Tarih, coğrafya, bibliyografi ve biyografya alanlarında önemli eserler veren Katip Çelebi, 362 yıl önce bugün vefat etti.
Şubat 1609'da İstanbul'da doğan Katip Çelebi'nin gerçek adı Mustafa.
Ordu katipliği yaptığı için ulema ve halk arasında Katip Çelebi lakabıyla, Divan-ı Hümayun mensupları arasında ise Hacı Halife ismiyle tanınıyordu.

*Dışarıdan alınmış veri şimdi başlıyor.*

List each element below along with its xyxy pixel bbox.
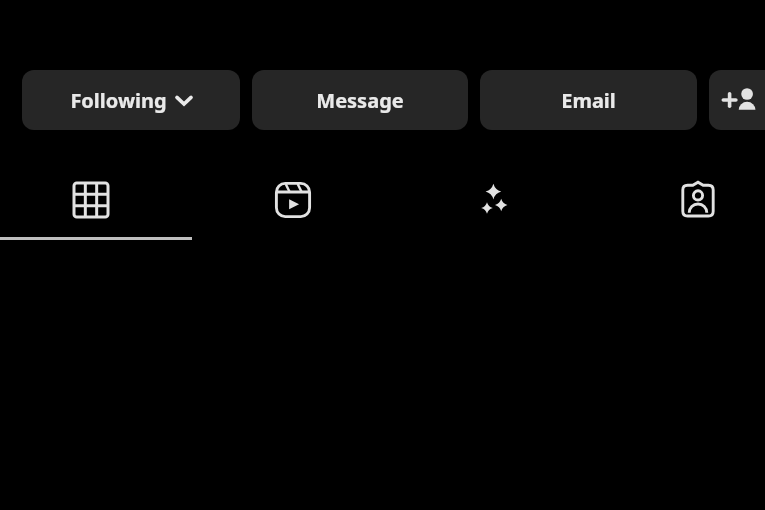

Asker olan babası Abdullah, Katip Çelebi'nin iyi bir eğitim alması için küçük yaşlardan itibaren özel hocalar tutarak, yetişmesini sağladı.
Katip Çelebi, 14 yaşına geldiğinde babası kendisini maaşından 14 dirhem harçlık bağlayarak yanına aldı.
Böylece Divan-ı Hümayun kalemlerinden Anadolu Muhasebeciliği Kalemine girerek, burada hesap kaidelerini, erkam ve siyakat yazısını öğrendi.
Ertesi yıl Abaza Paşa isyanını bastırmak için Erzurum'a giden orduyla babasının yanında Tercan, 1626'da ise Bağdat seferlerine katıldı.
Her iki seferde de savaşın bütün safhalarına ve sıkıntılarına şahit olan Katip Çelebi, aynı yıl babasını ve amcasını kaybetti.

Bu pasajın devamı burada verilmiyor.